Collected data:
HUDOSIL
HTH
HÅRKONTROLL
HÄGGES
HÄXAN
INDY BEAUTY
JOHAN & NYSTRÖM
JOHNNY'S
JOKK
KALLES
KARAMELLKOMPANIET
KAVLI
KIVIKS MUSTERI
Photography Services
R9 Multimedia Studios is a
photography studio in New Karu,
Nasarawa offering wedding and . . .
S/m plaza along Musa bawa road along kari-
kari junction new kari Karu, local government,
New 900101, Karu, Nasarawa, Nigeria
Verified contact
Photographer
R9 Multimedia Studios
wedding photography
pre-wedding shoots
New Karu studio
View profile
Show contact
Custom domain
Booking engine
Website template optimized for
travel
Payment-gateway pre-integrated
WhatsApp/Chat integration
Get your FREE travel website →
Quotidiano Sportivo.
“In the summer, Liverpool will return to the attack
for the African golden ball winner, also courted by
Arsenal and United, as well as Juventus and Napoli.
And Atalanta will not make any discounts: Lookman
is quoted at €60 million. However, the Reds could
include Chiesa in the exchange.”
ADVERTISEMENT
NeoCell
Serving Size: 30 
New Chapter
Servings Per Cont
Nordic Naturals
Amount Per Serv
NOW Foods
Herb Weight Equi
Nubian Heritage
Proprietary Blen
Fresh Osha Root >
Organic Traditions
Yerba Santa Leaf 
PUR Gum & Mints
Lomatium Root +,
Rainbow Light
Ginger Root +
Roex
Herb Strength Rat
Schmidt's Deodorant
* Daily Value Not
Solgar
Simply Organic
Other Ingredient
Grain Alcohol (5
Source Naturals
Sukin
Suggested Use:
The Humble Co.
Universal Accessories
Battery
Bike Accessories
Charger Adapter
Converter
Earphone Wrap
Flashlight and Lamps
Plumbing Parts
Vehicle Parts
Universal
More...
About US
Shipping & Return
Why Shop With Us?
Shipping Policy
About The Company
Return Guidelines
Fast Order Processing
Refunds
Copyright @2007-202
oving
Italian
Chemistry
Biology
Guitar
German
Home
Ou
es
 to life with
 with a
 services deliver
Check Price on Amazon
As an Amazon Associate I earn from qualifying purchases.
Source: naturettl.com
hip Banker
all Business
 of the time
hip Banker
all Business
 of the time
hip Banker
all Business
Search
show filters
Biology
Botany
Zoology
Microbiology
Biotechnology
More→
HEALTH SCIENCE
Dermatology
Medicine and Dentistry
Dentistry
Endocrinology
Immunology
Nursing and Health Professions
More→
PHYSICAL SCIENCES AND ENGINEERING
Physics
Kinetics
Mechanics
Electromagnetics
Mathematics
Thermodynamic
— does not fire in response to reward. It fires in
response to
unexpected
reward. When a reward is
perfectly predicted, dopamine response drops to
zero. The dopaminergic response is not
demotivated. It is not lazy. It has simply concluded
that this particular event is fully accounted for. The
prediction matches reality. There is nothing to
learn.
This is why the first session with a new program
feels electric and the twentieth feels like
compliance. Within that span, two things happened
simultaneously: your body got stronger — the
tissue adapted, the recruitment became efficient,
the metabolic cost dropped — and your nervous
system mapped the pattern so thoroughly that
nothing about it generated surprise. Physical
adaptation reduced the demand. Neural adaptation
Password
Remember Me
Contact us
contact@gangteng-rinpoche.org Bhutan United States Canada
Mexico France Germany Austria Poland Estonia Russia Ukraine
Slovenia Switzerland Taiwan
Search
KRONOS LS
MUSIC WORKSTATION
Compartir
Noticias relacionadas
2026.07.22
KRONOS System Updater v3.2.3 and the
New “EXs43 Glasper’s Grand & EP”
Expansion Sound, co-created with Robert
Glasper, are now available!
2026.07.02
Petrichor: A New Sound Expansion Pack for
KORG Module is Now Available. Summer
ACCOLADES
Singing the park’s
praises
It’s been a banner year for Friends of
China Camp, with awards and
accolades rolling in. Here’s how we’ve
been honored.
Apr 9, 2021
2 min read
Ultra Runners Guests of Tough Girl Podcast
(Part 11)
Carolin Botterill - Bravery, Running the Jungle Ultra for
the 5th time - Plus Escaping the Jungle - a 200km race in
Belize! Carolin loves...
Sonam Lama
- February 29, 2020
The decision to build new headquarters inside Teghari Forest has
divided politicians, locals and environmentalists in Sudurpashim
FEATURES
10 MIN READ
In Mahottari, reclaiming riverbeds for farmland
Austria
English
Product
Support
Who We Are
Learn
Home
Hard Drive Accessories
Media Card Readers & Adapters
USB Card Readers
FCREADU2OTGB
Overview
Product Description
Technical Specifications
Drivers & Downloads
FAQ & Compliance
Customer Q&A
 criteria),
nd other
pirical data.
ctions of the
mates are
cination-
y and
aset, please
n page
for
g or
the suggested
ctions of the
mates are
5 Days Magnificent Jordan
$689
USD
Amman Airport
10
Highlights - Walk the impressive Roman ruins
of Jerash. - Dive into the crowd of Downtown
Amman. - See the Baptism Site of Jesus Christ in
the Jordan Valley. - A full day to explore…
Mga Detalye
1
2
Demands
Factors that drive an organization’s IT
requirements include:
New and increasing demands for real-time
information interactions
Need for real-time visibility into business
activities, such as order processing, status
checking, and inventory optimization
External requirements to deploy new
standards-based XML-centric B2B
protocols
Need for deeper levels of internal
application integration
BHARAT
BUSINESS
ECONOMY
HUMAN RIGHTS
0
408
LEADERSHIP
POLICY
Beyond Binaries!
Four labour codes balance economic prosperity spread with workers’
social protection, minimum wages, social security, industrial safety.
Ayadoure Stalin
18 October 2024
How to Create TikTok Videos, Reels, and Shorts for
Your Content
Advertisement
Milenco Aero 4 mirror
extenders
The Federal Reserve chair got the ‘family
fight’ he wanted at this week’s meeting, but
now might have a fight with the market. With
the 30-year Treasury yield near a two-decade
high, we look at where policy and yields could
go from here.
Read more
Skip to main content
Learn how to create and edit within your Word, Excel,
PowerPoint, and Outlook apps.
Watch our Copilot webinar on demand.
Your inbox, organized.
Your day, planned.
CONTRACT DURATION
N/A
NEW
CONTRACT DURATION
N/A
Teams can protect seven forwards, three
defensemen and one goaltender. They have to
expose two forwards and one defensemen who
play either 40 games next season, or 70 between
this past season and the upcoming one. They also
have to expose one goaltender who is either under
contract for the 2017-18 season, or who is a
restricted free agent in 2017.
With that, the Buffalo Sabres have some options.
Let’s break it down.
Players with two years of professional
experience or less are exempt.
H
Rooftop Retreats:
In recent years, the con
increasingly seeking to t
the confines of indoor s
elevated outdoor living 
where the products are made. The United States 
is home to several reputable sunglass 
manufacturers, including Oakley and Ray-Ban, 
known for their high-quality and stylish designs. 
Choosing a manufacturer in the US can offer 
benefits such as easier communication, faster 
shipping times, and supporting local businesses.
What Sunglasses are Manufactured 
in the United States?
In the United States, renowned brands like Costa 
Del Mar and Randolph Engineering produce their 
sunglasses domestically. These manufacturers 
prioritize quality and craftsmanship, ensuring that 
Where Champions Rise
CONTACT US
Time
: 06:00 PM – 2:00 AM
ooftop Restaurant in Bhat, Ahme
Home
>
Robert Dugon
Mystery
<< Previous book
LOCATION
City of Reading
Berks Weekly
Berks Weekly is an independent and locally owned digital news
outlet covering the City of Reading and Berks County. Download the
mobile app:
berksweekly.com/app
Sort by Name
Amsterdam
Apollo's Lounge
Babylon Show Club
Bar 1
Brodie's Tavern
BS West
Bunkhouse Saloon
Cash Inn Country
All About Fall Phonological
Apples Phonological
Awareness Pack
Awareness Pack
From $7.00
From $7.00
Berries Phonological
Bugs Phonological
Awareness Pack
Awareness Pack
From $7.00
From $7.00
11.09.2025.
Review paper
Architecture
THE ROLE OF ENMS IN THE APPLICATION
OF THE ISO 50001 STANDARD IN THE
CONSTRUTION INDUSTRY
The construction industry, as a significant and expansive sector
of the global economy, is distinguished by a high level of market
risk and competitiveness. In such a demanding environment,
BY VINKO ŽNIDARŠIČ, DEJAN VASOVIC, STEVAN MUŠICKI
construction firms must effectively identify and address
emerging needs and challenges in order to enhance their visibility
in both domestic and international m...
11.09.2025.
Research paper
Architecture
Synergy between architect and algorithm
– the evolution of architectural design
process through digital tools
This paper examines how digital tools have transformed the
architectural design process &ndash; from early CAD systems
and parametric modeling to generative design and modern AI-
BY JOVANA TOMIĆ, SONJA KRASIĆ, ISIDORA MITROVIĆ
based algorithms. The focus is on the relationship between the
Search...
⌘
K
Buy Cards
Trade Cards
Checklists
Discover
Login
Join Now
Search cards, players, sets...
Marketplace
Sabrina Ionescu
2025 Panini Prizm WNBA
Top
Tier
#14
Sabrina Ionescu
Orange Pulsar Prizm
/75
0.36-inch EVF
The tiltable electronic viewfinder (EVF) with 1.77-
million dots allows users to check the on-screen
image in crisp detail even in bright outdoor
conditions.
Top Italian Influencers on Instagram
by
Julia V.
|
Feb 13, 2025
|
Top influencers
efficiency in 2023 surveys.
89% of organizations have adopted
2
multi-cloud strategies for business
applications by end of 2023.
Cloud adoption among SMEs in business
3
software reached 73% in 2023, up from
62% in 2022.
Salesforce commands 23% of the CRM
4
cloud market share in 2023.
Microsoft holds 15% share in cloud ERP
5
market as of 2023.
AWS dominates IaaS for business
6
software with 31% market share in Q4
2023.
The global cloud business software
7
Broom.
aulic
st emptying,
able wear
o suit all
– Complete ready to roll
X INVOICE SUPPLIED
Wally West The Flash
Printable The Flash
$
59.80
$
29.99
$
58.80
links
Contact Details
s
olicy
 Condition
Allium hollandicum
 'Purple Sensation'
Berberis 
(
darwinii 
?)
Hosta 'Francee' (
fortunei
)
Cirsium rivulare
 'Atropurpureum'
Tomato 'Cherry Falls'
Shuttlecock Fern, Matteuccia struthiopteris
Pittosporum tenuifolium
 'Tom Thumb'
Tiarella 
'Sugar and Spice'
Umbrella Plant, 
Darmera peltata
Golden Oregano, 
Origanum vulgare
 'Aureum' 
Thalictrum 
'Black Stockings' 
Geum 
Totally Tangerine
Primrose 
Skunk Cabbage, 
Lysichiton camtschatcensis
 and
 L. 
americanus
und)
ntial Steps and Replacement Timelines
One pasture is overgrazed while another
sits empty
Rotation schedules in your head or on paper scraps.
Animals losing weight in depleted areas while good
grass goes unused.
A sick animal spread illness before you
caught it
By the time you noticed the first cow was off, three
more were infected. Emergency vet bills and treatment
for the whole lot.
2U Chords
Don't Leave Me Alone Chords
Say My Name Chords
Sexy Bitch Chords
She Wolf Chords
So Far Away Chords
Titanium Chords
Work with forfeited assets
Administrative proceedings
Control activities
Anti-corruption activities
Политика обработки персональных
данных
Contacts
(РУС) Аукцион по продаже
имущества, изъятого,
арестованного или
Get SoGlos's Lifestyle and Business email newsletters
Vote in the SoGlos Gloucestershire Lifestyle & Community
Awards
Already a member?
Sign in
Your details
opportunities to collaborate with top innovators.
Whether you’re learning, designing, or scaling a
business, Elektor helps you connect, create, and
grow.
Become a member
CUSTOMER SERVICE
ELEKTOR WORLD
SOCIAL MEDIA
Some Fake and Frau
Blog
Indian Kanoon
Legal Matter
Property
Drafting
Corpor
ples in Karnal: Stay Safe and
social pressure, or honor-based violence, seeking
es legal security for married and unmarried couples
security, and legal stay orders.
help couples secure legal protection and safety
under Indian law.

**What you will do:** Once you find the line containing "S/m plaza along", stop: reproduce exactly that line and every line of the data before it, and nothing else.

**Output:**
HUDOSIL
HTH
HÅRKONTROLL
HÄGGES
HÄXAN
INDY BEAUTY
JOHAN & NYSTRÖM
JOHNNY'S
JOKK
KALLES
KARAMELLKOMPANIET
KAVLI
KIVIKS MUSTERI
Photography Services
R9 Multimedia Studios is a
photography studio in New Karu,
Nasarawa offering wedding and . . .
S/m plaza along Musa bawa road along kari-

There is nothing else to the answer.